Adjoint of transformation proof

[zcd]

Homework Statement

Let V be an inner product space and let T be a linear operator on V. Prove the following results:
a)R(T^*)^⊥=N(T)
b)R(T^*)=N(T)^⊥ if V is finite dimensional

Homework Equations

<Tx,y>=<x,T^*y>

The Attempt at a Solution

pick x and y ≠0 and <Tx,y>=<x,T^*y>=0
this implies x∈N(T) and x ⊥ R(T^*) , so N(T)⊇R(T^*)^⊥

This half of the subset relationship I got, but how do I prove the other way? And as for part b), do I just prove that (W^⊥)^⊥=W? If so, why did they mention that V is finite dimensional?

 

[lanedance]

The Attempt at a Solution

pick x and y ≠0 and <Tx,y>=<x,T^*y>=0
this implies x∈N(T) and x ⊥ R(T^*) , so N(T)⊇R(T^*)^⊥

i don't think this implies x∈N(T) and x ⊥ R(T^*)...

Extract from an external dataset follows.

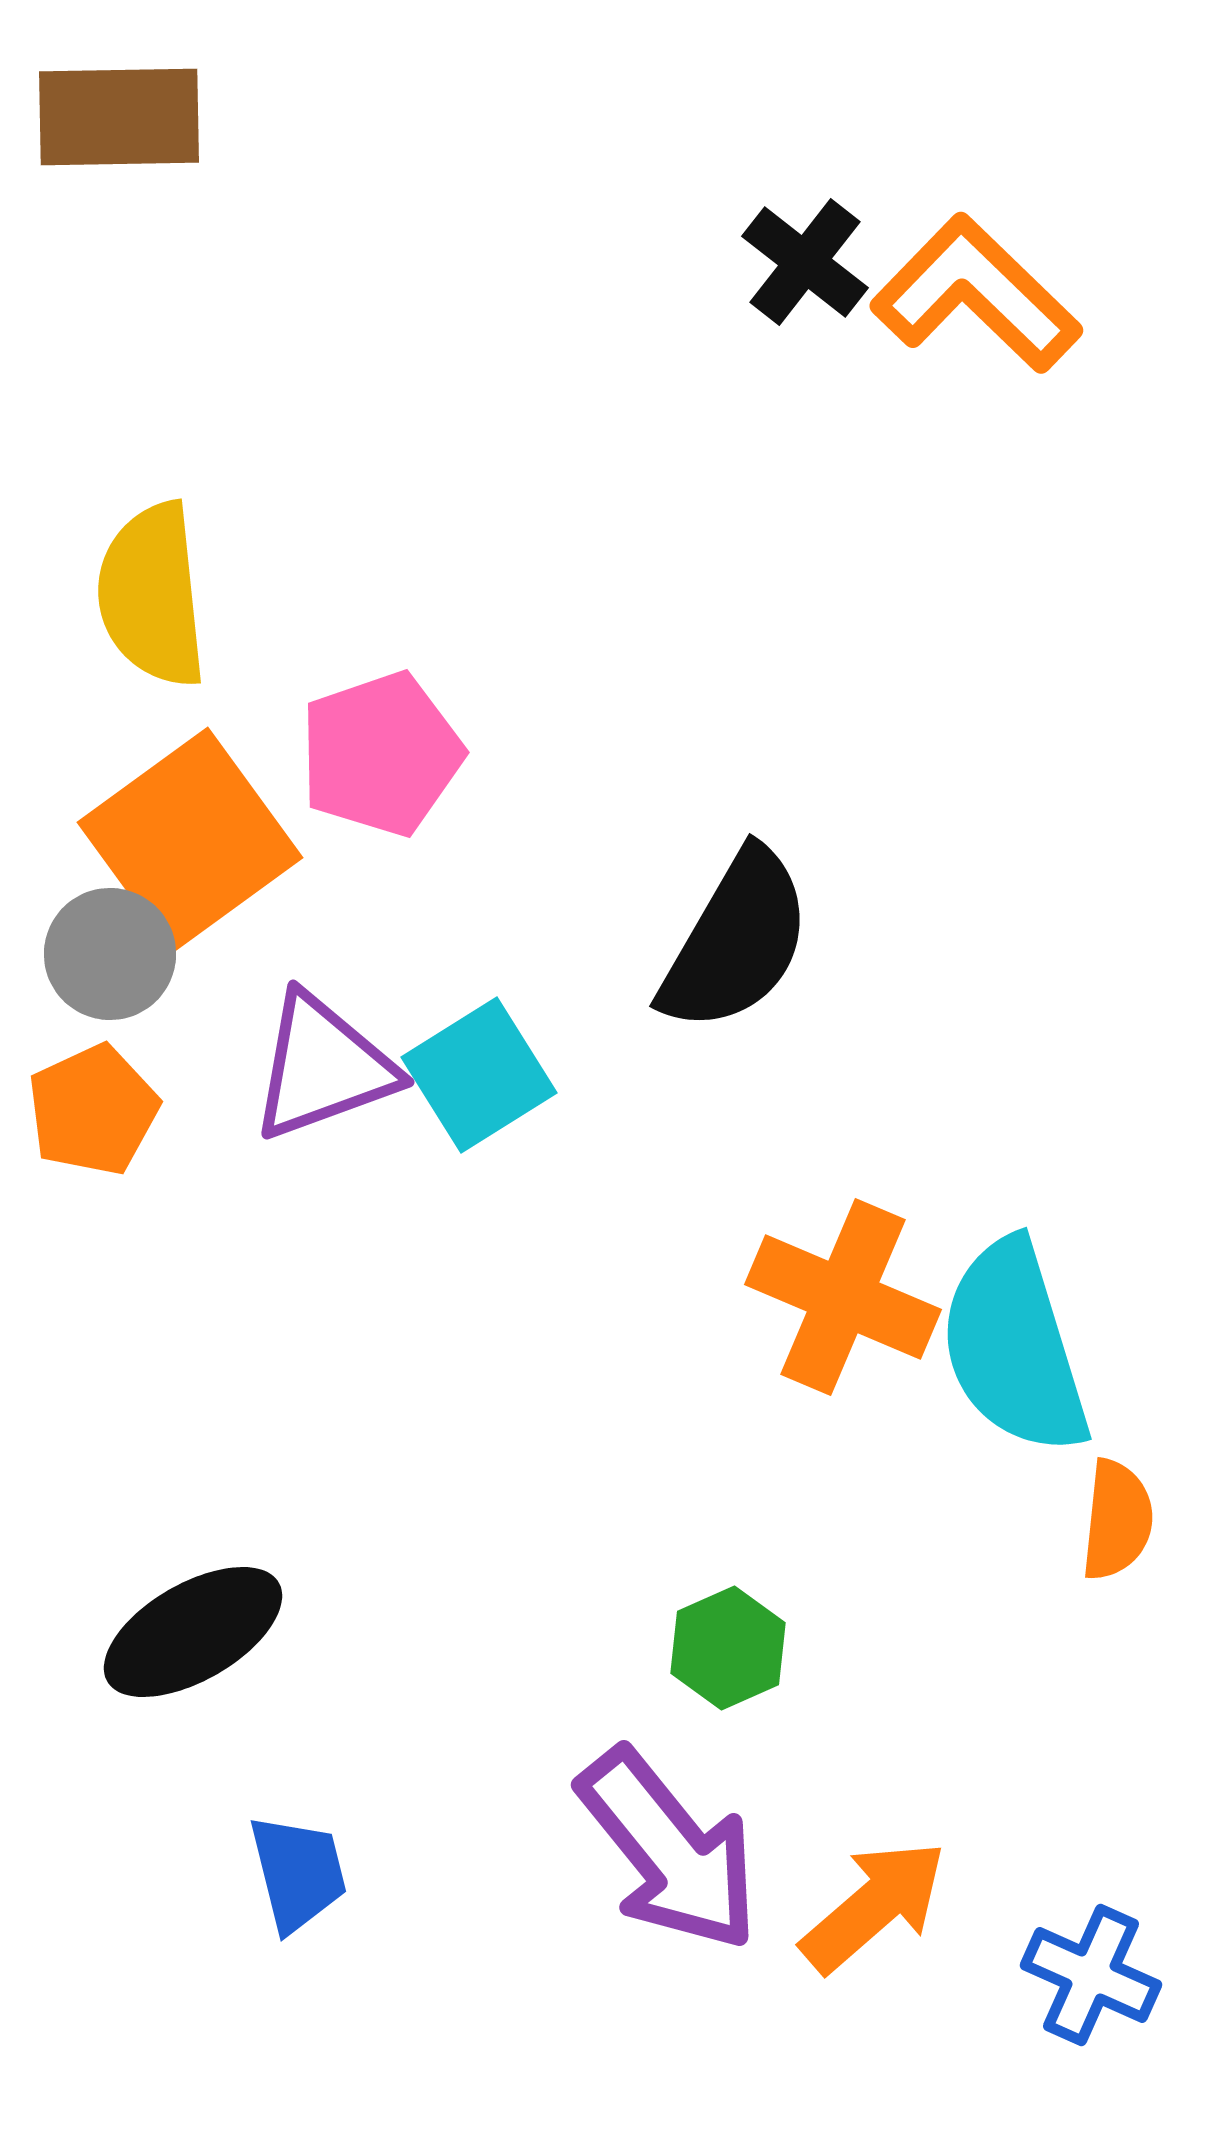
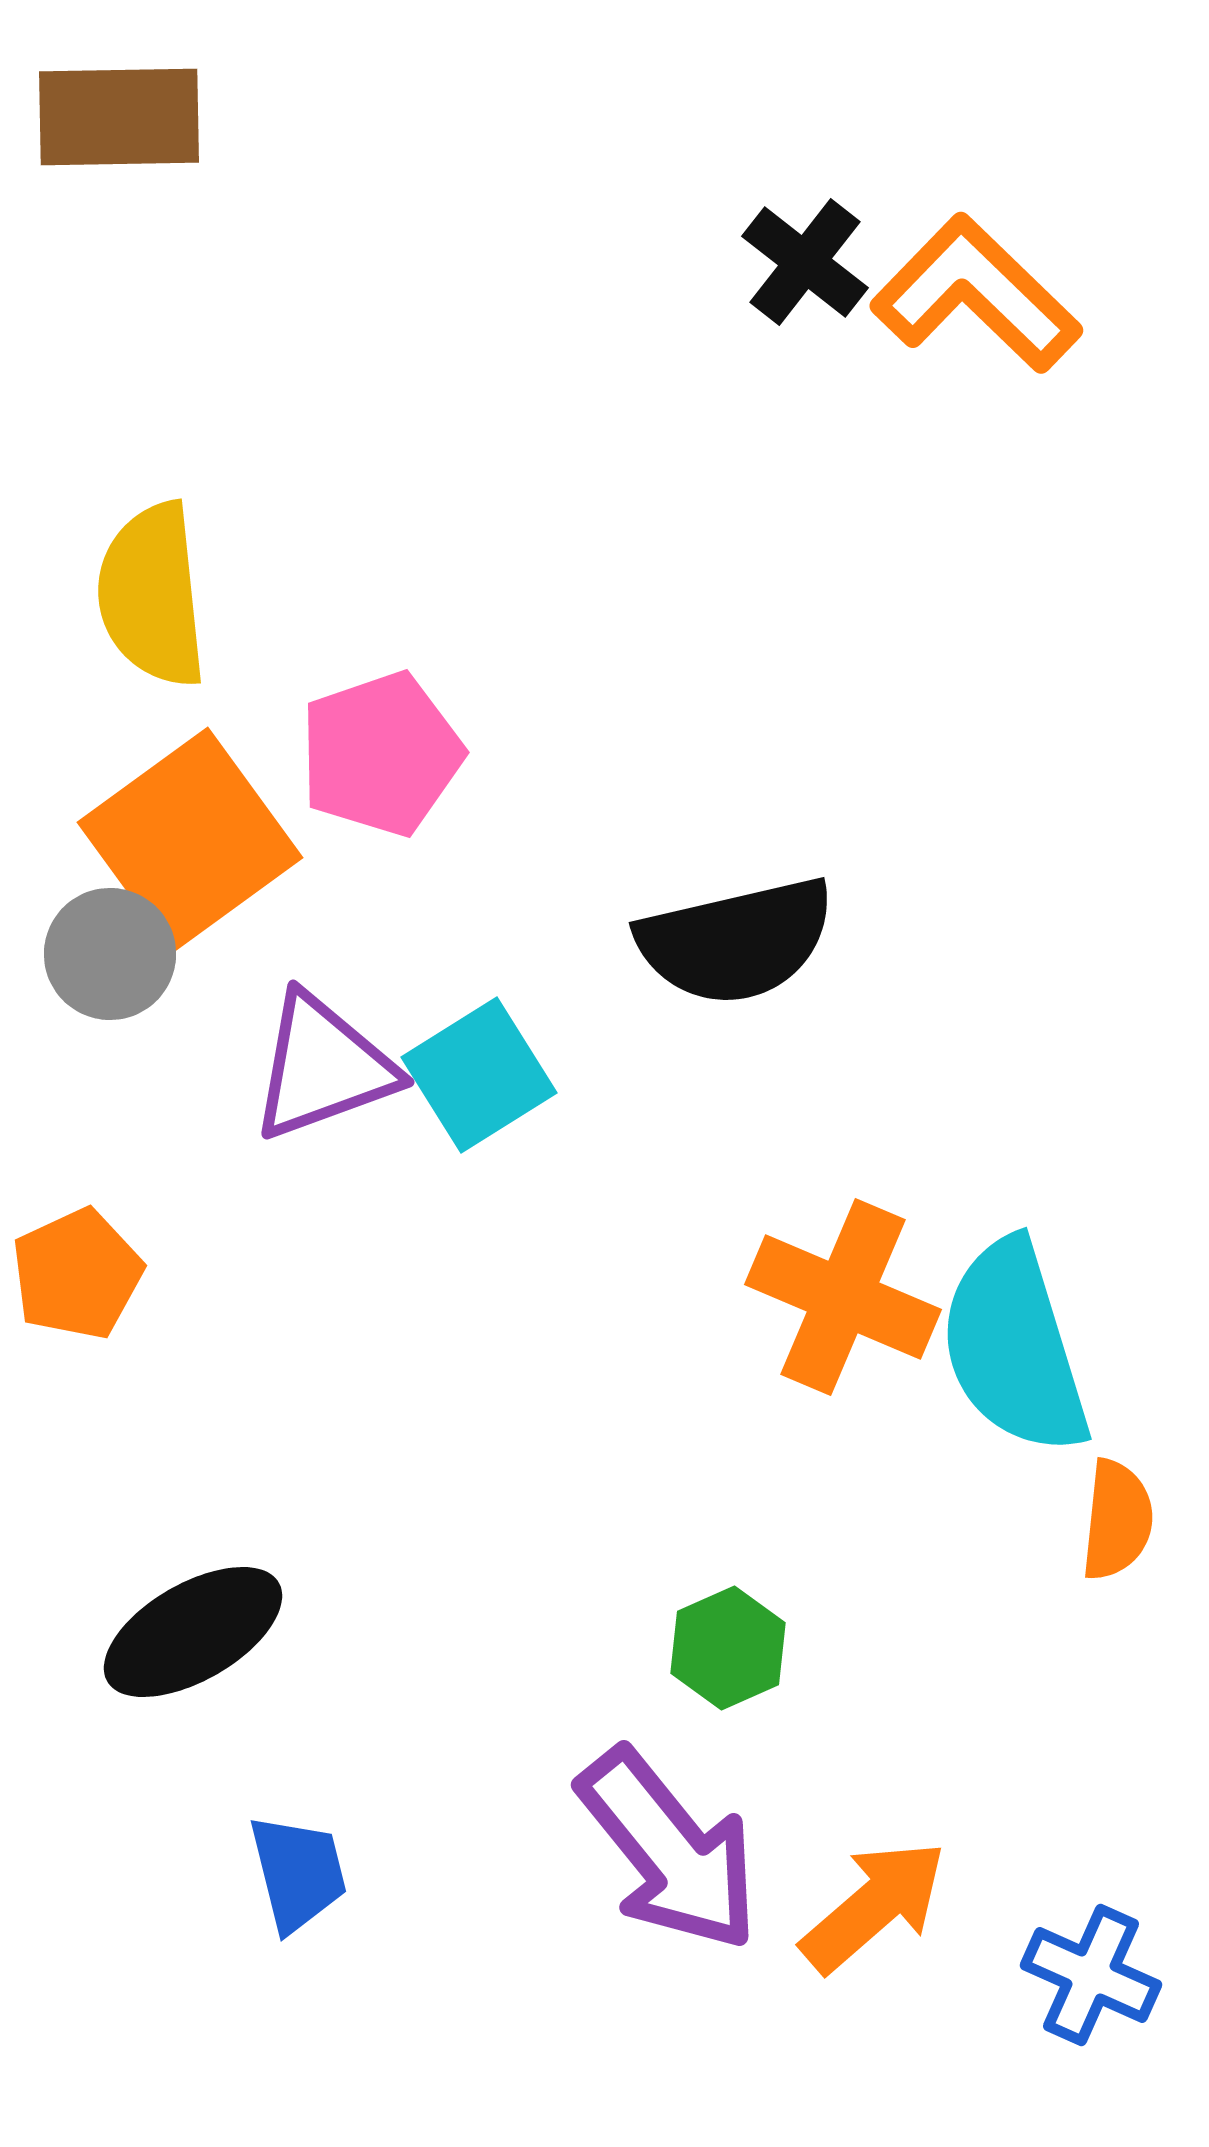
black semicircle: rotated 47 degrees clockwise
orange pentagon: moved 16 px left, 164 px down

but that (x∈N(T) OR Tx ⊥ y) AND x ⊥ R(T^*)

 

[lanedance]

how about starting by either assuming you have vector in the nullspace, and then for the other direction a vector perpindicular to the row vectors of T*

 

[zcd]

With your suggestion, I tried:

pick x and y ≠0 (the 0 case is readily proven) and x∈N(T)
then <Tx,y>=<x,T*y>=0, which implies x ⊥ R(T*) i.e x∈R(T*)^⊥
N(T)⊆R(T*)^⊥

for the other way, pick x∈R(T*)^⊥ (x and y ≠0 again)
<Tx,y>=<x,T*y>=0 only when Tx=0, so x∈N(T)
N(T)⊇R(T*)^⊥

is that a sufficient proof?

 

[lanedance]

first part pretty much, however I would write it as follows (some of it probably just diffenrent style)
-->
first pick x∈N(T)
then Tx=0
and <Tx,y>=0 for all y
but <Tx,y>=<x,T*y>=0 for all y
T*y represents a linear combination of the columns of T*
x ⊥column space of T*
x ⊥ R(T*)
so x∈R(T*)^⊥
-----

actually now that I'm working thorugh it, what exactly do you mean by R & N?

 

[zcd]

R is the range of transformation T and N is the nullspace of transformation T. I don't think we're supposed to use columns of T as that implies we pick a basis to represent T as a matrix.

 

[lanedance]

ok well in the last post as y is arbitrary, you have shown x is perp to any element in the image of T (which depending on terminology can be the same as the range)